* [Goal of the exercise]:
An exact reprint of the listing is required, with no pictures included.

-------- Given records --------

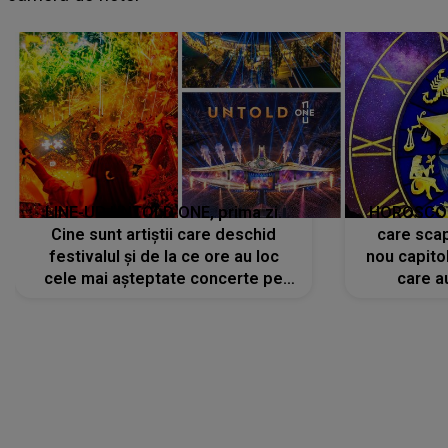
avut..."
LINE-UP UNTOLD ONE, prima zi.
HOROSCOP 
Cine sunt artiștii care deschid
care scap
festivalul și de la ce ore au loc
nou capitol
cele mai așteptate concerte pe
care a
scena principală?
perioadă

--------

* [Response to this task]:
avut..."
LINE-UP UNTOLD ONE, prima zi.
HOROSCOP 
Cine sunt artiștii care deschid
care scap
festivalul și de la ce ore au loc
nou capitol
cele mai așteptate concerte pe
care a
scena principală?
perioadă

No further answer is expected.